We should recognize the limitations of the present study. First, the age range is relatively large, including patients between 4 and 28 years of age. Poole et al. [38] provided significant scores by age range in healthy children, stating that the time it took for minors to complete the NHPT was longer, and the time was similar between 10 and 16 years, decreasing considerably after 16 years. They also found that women were quicker to complete the NHPT assessment. It is not known whether the same is reported in patients with CP, but a much larger sample would be necessary to assess the properties of measures in various subgroups of age and sex. In addition, the selection of the sample through non-probability sampling and with too much homogeneity could be a threat to external validity and force good reliability. For this reason, we decided to keep the sample more heterogeneous and balanced for age and sex, respectively.

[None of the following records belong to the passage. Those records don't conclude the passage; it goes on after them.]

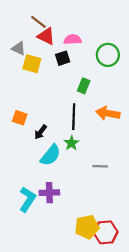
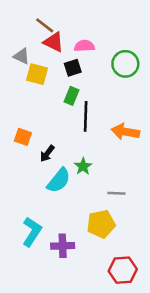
green rectangle: (84, 86) -> (72, 96), moved
black line: (74, 117) -> (86, 116), moved
purple cross: (49, 193) -> (63, 246), moved
yellow pentagon: (87, 227) -> (101, 224), moved

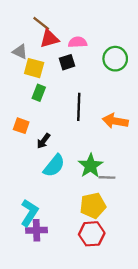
red triangle: (54, 42) -> (49, 39), turned -42
green rectangle: (72, 96) -> (39, 93), moved
green star: (83, 166) -> (91, 166), moved, size x1.5
purple cross: (63, 246) -> (36, 230), moved
red hexagon: (123, 270) -> (92, 234), moved

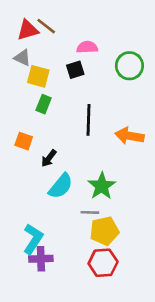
red triangle: (49, 39) -> (28, 30), moved
gray line: (107, 177) -> (90, 212), moved

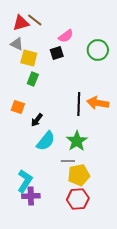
pink semicircle: (87, 47) -> (66, 36), turned 147
black line: (88, 120) -> (79, 104), moved

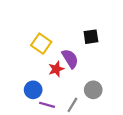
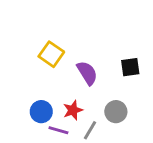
black square: (91, 37) -> (130, 67), moved
red star: (56, 69) -> (73, 110), moved

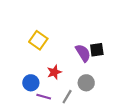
purple semicircle: (87, 73) -> (83, 53), moved
red star: (73, 110) -> (54, 72), moved

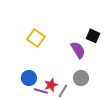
black square: (97, 50) -> (93, 36), moved, turned 32
red star: (54, 72) -> (51, 85), moved

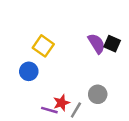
purple semicircle: (78, 50) -> (96, 44), moved
blue circle: (29, 78) -> (29, 71), moved

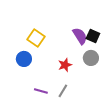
gray circle: (98, 94) -> (91, 58), moved
red star: (61, 103) -> (65, 65), moved

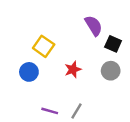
purple semicircle: (80, 36) -> (94, 26), moved
red star: (65, 65) -> (73, 69), moved

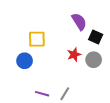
yellow square: (44, 46) -> (37, 39), turned -36
red star: (73, 69) -> (74, 55), moved

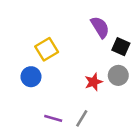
yellow square: (37, 39) -> (47, 49), turned -30
red star: (74, 55) -> (94, 82), moved

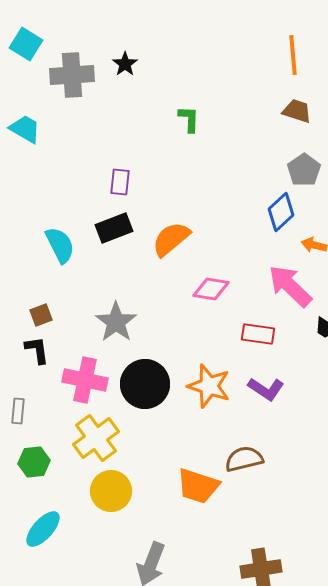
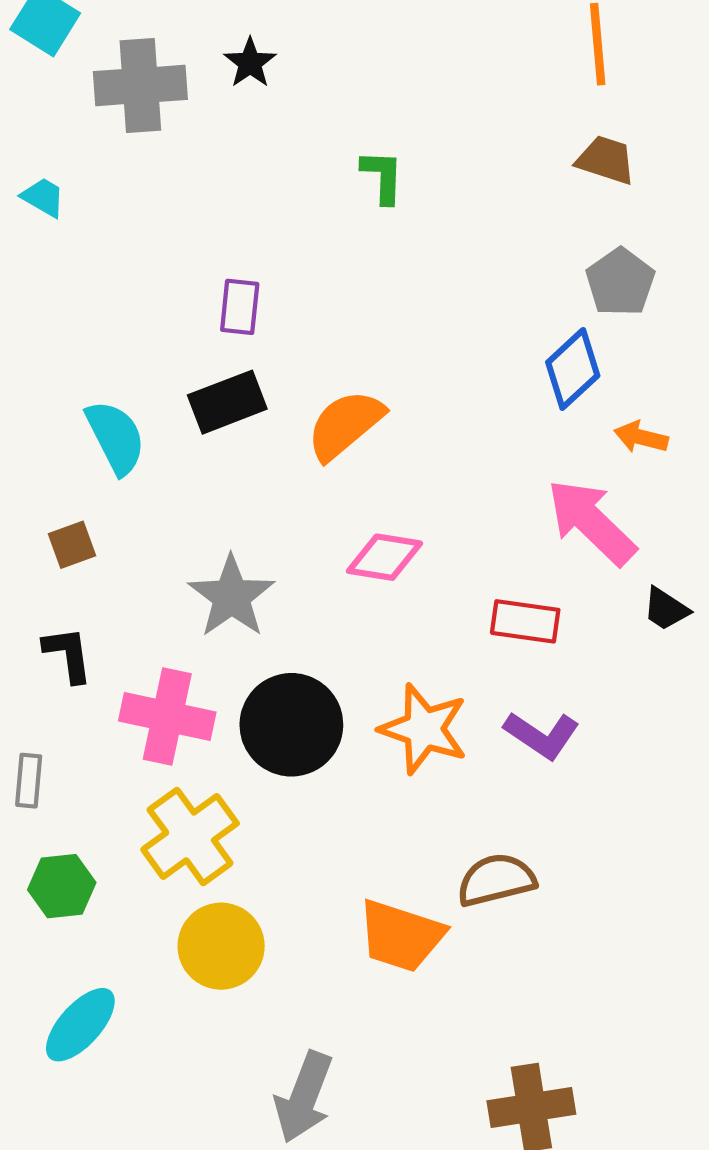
cyan trapezoid: (25, 129) -> (43, 197), size x0.7
pink diamond: (211, 289) -> (384, 557), moved
brown square: (41, 315) -> (72, 545), moved

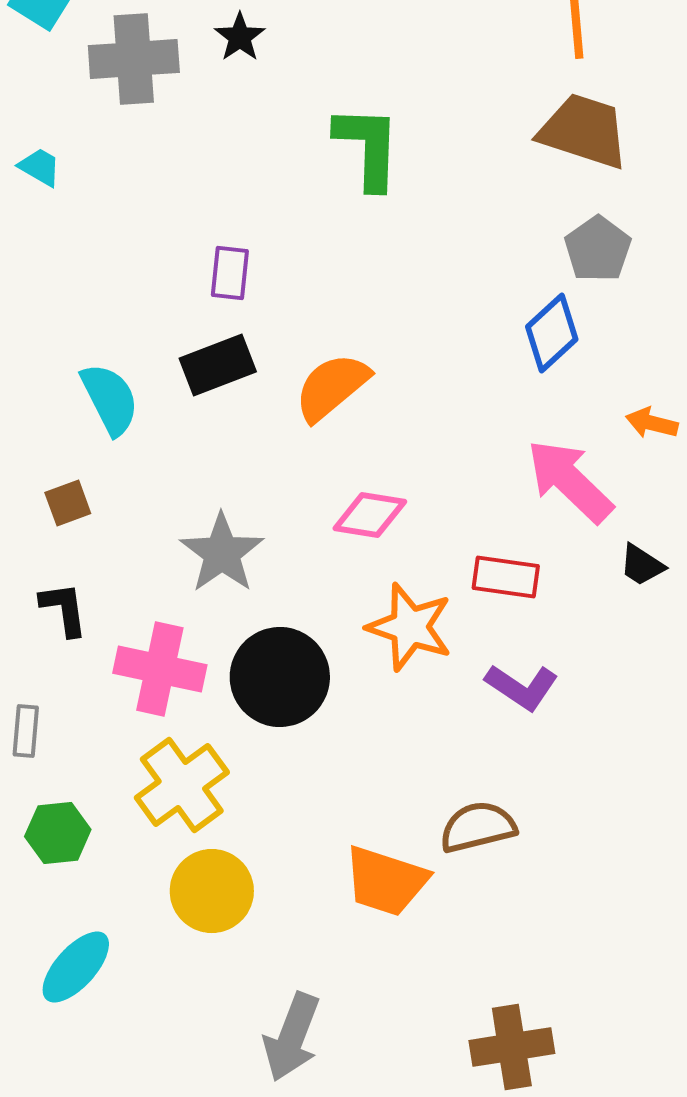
brown trapezoid: (606, 160) -> (584, 131), size x1.6
green L-shape: (382, 177) -> (368, 147), size x1.6
orange arrow: (641, 437) -> (652, 423), moved
orange star: (424, 729) -> (410, 627), moved

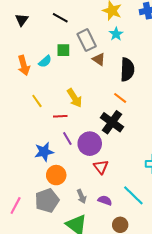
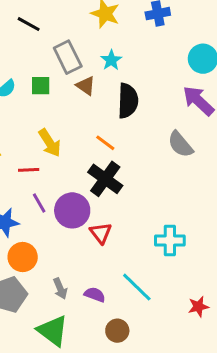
cyan star: (116, 34) -> (111, 60), moved
green square: (63, 50) -> (41, 86), moved
orange line: (120, 98) -> (105, 143), moved
red triangle: (101, 167) -> (101, 233), moved

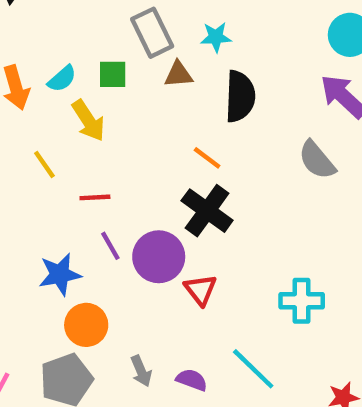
cyan star: (111, 60) -> (216, 37), turned 30
brown triangle: (86, 86) -> (178, 74), turned -40
yellow arrow: (50, 143) -> (88, 121), moved

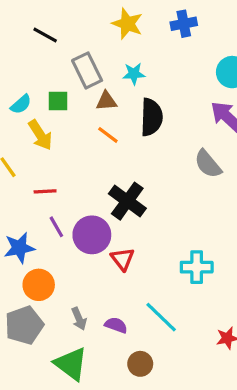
orange line: (207, 158) -> (108, 135), moved

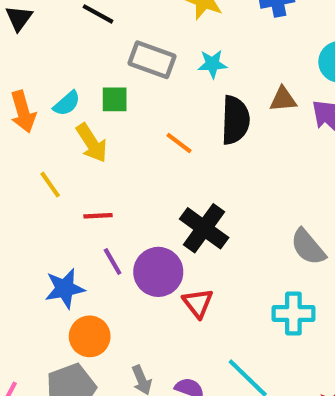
gray rectangle: (87, 70) -> (152, 60), turned -44
brown triangle: (106, 101) -> (283, 99), moved
gray semicircle: (208, 164) -> (308, 247), moved

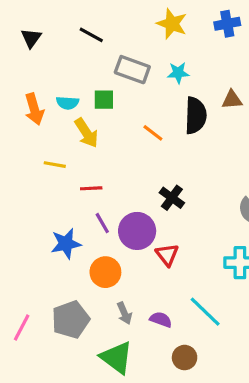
cyan semicircle: (67, 103) -> (67, 103), turned 45
yellow line: (50, 185) -> (55, 165), turned -45
black cross: (204, 228) -> (172, 198), size x0.7
orange circle: (90, 336) -> (105, 272), moved

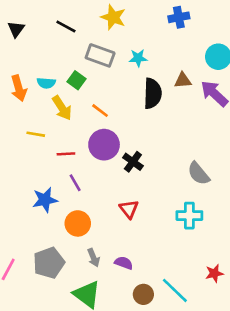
yellow star: (172, 24) -> (113, 17), moved
green square: (104, 100) -> (76, 80), turned 36
orange line: (153, 133) -> (100, 111), moved
purple circle: (137, 231) -> (104, 145), moved
cyan line: (205, 312) -> (175, 290), moved

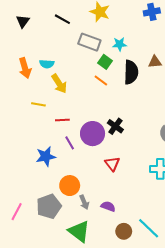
green square: (76, 80) -> (105, 62), moved
orange line: (100, 111) -> (101, 81), moved
purple circle: (104, 145) -> (93, 134), moved
orange circle: (78, 223) -> (70, 186), moved

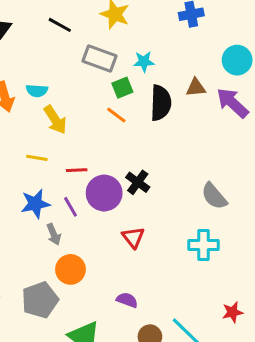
green square: (105, 62) -> (122, 88), turned 32
yellow line: (38, 104) -> (37, 158), moved
red line: (62, 120) -> (77, 170), moved
blue star: (46, 156) -> (35, 204), moved
gray arrow: (84, 202) -> (54, 234), moved

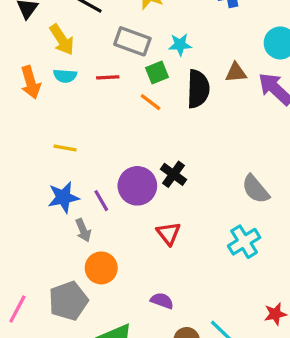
yellow arrow: (55, 120) -> (62, 40), moved
red line: (77, 170) -> (108, 77), moved
cyan cross: (203, 245) -> (244, 242), turned -32

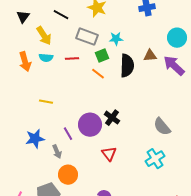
blue star: (63, 197) -> (35, 139), moved

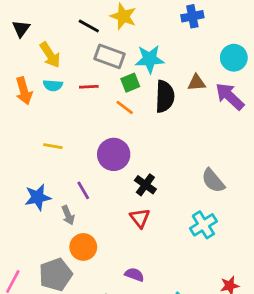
black line: (61, 15) -> (89, 26), moved
cyan star: (116, 39) -> (150, 59), size x1.5
black cross: (112, 118) -> (145, 185), moved
purple circle: (90, 125) -> (114, 154), moved

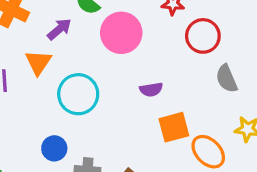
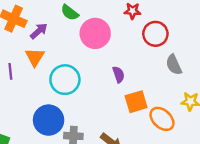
purple arrow: (59, 29) -> (39, 31), moved
purple semicircle: (151, 90) -> (119, 74), turned -98
blue circle: (54, 148) -> (49, 120), size x1.6

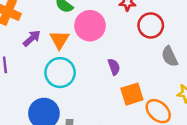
purple arrow: (39, 31) -> (32, 38), moved
orange triangle: (35, 57) -> (60, 40), moved

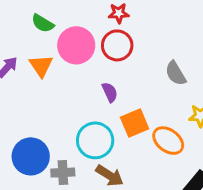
red circle: (151, 25) -> (117, 45), moved
cyan circle: (60, 73) -> (95, 140), moved

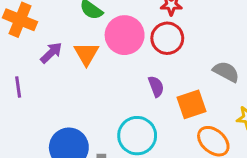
gray semicircle: (176, 73) -> (226, 72), turned 145
orange square: (135, 123) -> (192, 104), moved

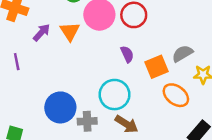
gray semicircle: (226, 72) -> (182, 54), moved, turned -55

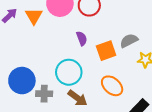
orange ellipse: (176, 95) -> (112, 86), moved

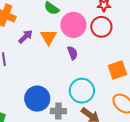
purple semicircle: (82, 38) -> (73, 53), moved

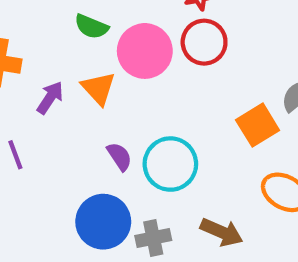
purple semicircle: (73, 53) -> (119, 156), moved
cyan circle: (82, 91) -> (170, 164), moved

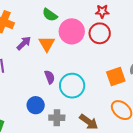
blue circle: (103, 222) -> (36, 105), size x0.7

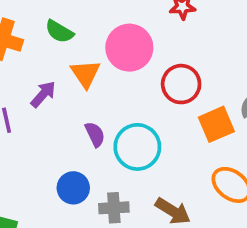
green semicircle: (50, 15) -> (59, 32), moved
red circle: (100, 33) -> (181, 84), moved
purple arrow: (24, 43) -> (43, 94), moved

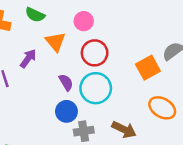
pink circle: (129, 48) -> (84, 21), size x0.6
red circle: (181, 84) -> (95, 53), moved
blue circle: (73, 188) -> (66, 111), moved

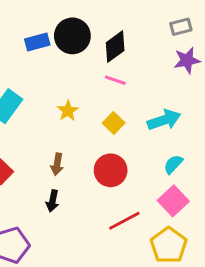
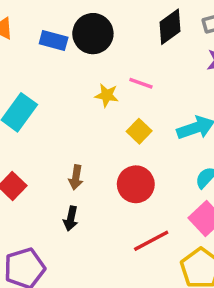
blue rectangle: (37, 42) -> (54, 40), turned 30
black diamond: (115, 47) -> (170, 27), moved
yellow star: (68, 111) -> (107, 95), moved, turned -30

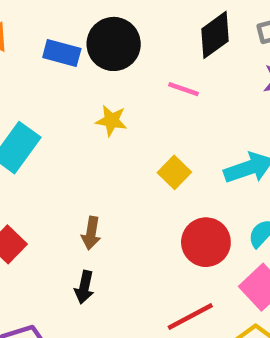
pink line: (141, 83) -> (183, 89), moved
yellow star: (107, 95) -> (111, 121), moved
red circle: (136, 184) -> (206, 242), moved

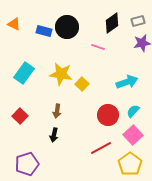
yellow star: (111, 121) -> (61, 74), moved, size x1.6
yellow square: (174, 172) -> (82, 84), moved

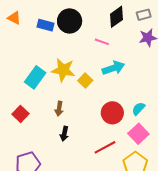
cyan rectangle: (24, 73) -> (35, 77), moved
cyan arrow: (127, 82) -> (113, 68), moved
black arrow: (54, 135) -> (64, 134), moved

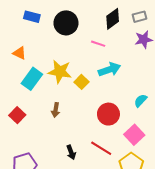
orange triangle: (14, 18) -> (19, 53), moved
blue rectangle: (46, 25) -> (32, 17), moved
cyan semicircle: (138, 109) -> (141, 101), moved
black arrow: (64, 134) -> (71, 152), moved, turned -32
red line: (105, 147) -> (101, 148), turned 60

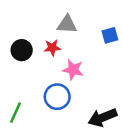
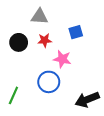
gray triangle: (67, 24) -> (39, 16), moved
blue square: (110, 35) -> (76, 32), moved

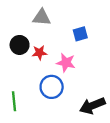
red star: (45, 40) -> (39, 53), moved
green line: (13, 95) -> (14, 101), turned -30

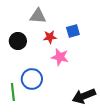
red star: (39, 53) -> (50, 37), moved
blue circle: (52, 87) -> (32, 79), moved

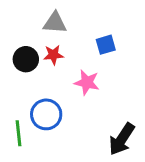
red star: (50, 37) -> (53, 55), moved
black arrow: (84, 96) -> (122, 139), turned -35

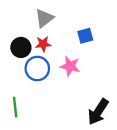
gray triangle: (55, 23) -> (44, 18), turned -42
blue circle: (46, 114) -> (37, 69), moved

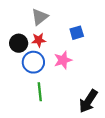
pink star: (70, 66) -> (63, 60), turned -30
green line: (15, 107) -> (40, 92), moved

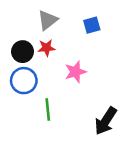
blue square: (77, 33) -> (92, 25), moved
blue circle: (33, 62) -> (24, 81), moved

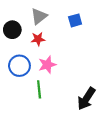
black circle: (23, 52) -> (12, 30), moved
pink star: (75, 72) -> (47, 65), moved

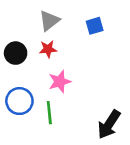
black circle: (12, 30) -> (16, 53), moved
blue circle: (19, 66) -> (19, 101), moved

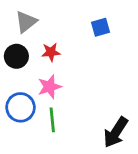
gray triangle: (49, 21) -> (26, 22), moved
pink star: (60, 82) -> (50, 87), moved

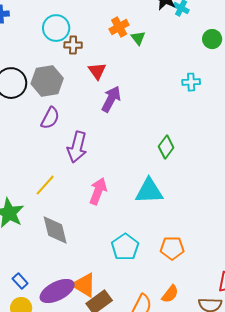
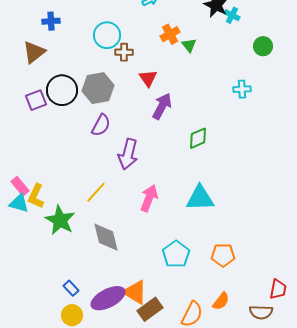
green diamond: (166, 147) -> (198, 138), moved, turned 30

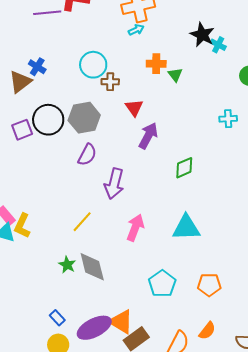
blue cross: (51, 21) -> (37, 67), moved, turned 36
orange cross: (170, 34) -> (156, 64), turned 30
green star: (60, 220) -> (67, 265), moved, size x0.6

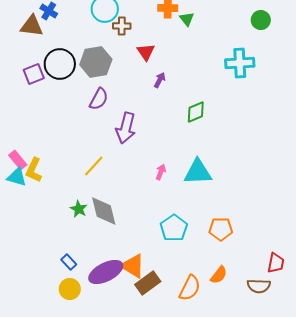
brown triangle: (20, 82) -> (32, 26), turned 45
cyan cross: (228, 119) -> (240, 63), size x1.6
purple arrow: (148, 136) -> (160, 80), size x0.6
pink arrow: (135, 228) -> (161, 172), moved, size x0.6

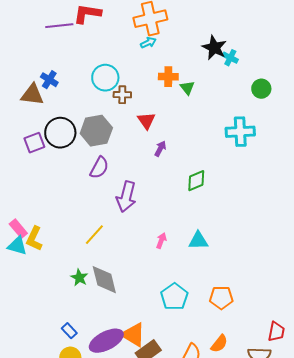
cyan triangle: (198, 172) -> (198, 241), size x0.7

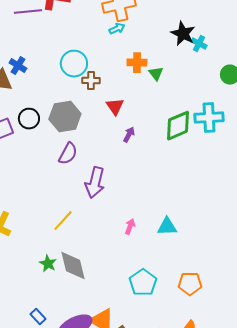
black circle: (60, 133) -> (29, 119), size x0.7
green diamond: (196, 181) -> (178, 126), moved, size x1.4

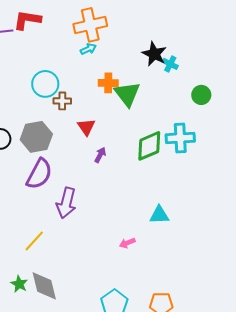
green triangle: (156, 74) -> (127, 94), size x1.8
purple semicircle: (68, 154) -> (39, 174), size x1.4
pink arrow: (130, 227) -> (127, 243), moved, turned -133
cyan triangle: (167, 227) -> (159, 215), moved

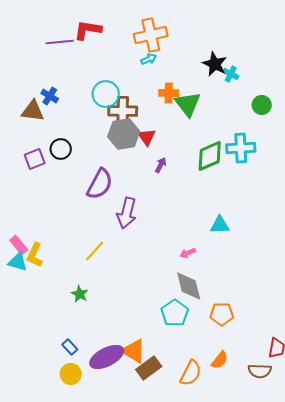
brown cross: (62, 101) -> (123, 111), size x1.6
gray hexagon: (36, 137) -> (124, 134), moved
gray diamond: (44, 286) -> (189, 286), moved

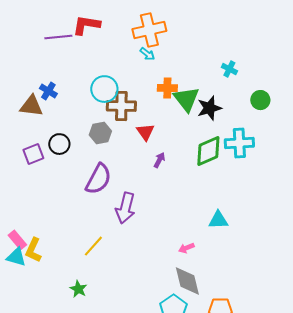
cyan arrow: (149, 59) -> (147, 54), turned 63
black star: (215, 64) -> (209, 108), moved, turned 30
gray hexagon: (124, 134) -> (100, 133), moved, size x0.7

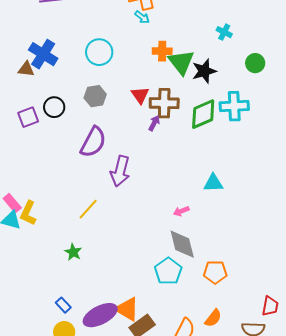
blue cross: (48, 91) -> (43, 54), size x1.6
brown triangle: (31, 106) -> (26, 69), size x0.7
brown cross: (121, 106) -> (164, 103), moved

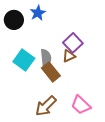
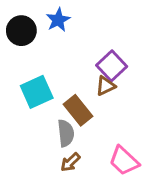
gray semicircle: (46, 58) -> (66, 133), moved
cyan square: (24, 60) -> (37, 92), turned 30
brown arrow: (46, 106) -> (70, 162), size x0.6

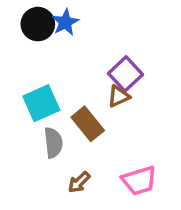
black circle: (21, 31) -> (38, 24), moved
gray semicircle: (66, 133) -> (53, 143), moved
pink trapezoid: (124, 161) -> (139, 181), turned -60

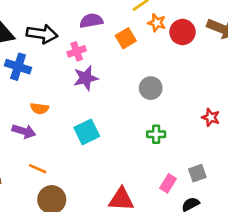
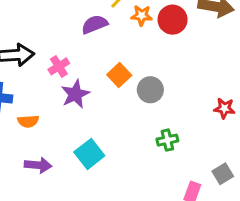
purple semicircle: (91, 21) -> (95, 24), moved
orange square: (126, 38) -> (119, 75), moved
orange semicircle: (39, 108) -> (28, 121), moved
purple arrow: (24, 131) -> (38, 165), moved

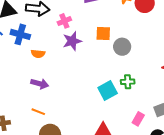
orange square: (119, 75) -> (103, 33), turned 35
cyan square: (89, 154) -> (108, 91), moved

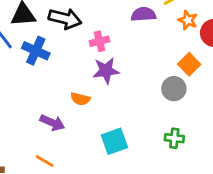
orange square: (103, 33) -> (189, 64), moved, turned 35
orange semicircle: (38, 54) -> (80, 99), moved
cyan square: (108, 91) -> (114, 141), moved

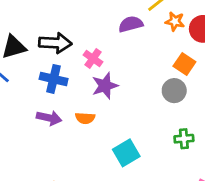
pink cross: (100, 41) -> (93, 58), turned -30
blue cross: (36, 51) -> (54, 79), moved
purple arrow: (52, 123) -> (49, 118), moved

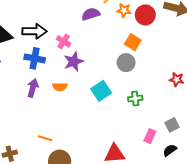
purple arrow: (49, 118) -> (33, 88), turned -84
cyan square: (126, 153) -> (101, 91), moved

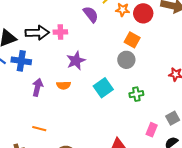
purple semicircle: (91, 14) -> (91, 14), turned 72
pink cross: (64, 41) -> (60, 32), moved, turned -32
blue cross: (35, 58) -> (21, 61), moved
orange line: (45, 138) -> (39, 129), moved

We restricted the type, including only subjects with spastic unilateral CP, because the spasticity could affect the reliability differently, as observed for patients with stroke [41]. Given the great diversity of CP types and the need to unify measurement tools that are accessible to all types and severity, reliability should be tested for all types of CP in further studies. Future studies may also assess these measurement properties in clusters of distinct ages (such as infant school-aged children, adolescents and adults) or MACS levels.

However, based on our results, it is possible to conclude that the use of the NHPT in patients with spastic unilateral CP is supported by excellent intra-rater inter-session reliability values, small proportions of measurement errors, and the absence of significant bias due to repetition of the test.